Mark Fletcher, Bloglines, posted on April 1st that he likes the move by GMail to offer 1 gig of storage per mailbox.
Ok, no argument with that. That is a good move, and it won’t be that expensive. I would estimate it costing $5 – $10 per user just for the storage once you add it all up. They will probably recover those costs in ads or whatever they decide to use for revenues.
Now, when he goes on to say that bandwidth, CPU and storage will be free and infinite… I say whoa trigger, where is my ‘flying car’? I hope that statement wasn’t an April Fools joke…. Mark, as your previous Dir. of Ops, don’t say this! This is dangerous talk and will lead to real service problems in short order.
Lets take Gmail for example. They probably just took your standard 7200 RPM, 200 GIG drive. If you just divide that into 200 active users, you will find that it doesn’t work so well. Disk drives are barely OK for just 1 user. What happens if the drive fails?
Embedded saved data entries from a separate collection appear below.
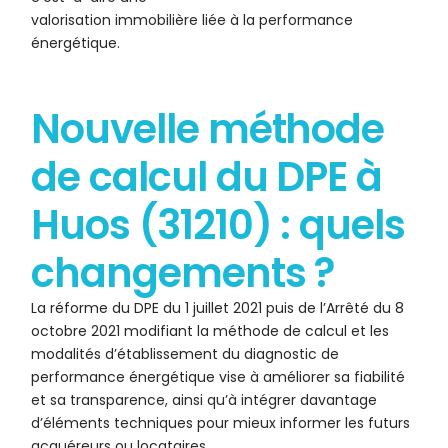
valorisation immobilière liée à la performance
énergétique.
Nouvelle méthode
de calcul du DPE à
Huos (31210) : quels
changements ?
La réforme du DPE du 1 juillet 2021 puis de l’Arrêté du 8
octobre 2021 modifiant la méthode de calcul et les
modalités d’établissement du diagnostic de
performance énergétique vise à améliorer sa fiabilité
et sa transparence, ainsi qu’à intégrer davantage
d’éléments techniques pour mieux informer les futurs
acquéreurs ou locataires.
These are interesting problems, and they need to be solved before you launch the service. Otherwise, if you make a wrong choice or ‘cut’ the wrong corner, you will either find yourself with outages or spending a lot more than you envisioned on the service.
Yahoo Mail ended up using a lot of NetApps for their storage. These cost significantly more than the typical IDE storage systems (or the google style of building a distributed system on top of a farm of PCs). I’ll be that GMail spent a lot of brain power doing it right (probably a nice distributed shared memory architecture over their standard machine type).
All of this stuff costs money, and it isn’t infinite. If you don’t believe me, go and get your own rack at a colo, fill it with decent computers, and give away some free bits. See, its not free… it’s just a lot cheaper.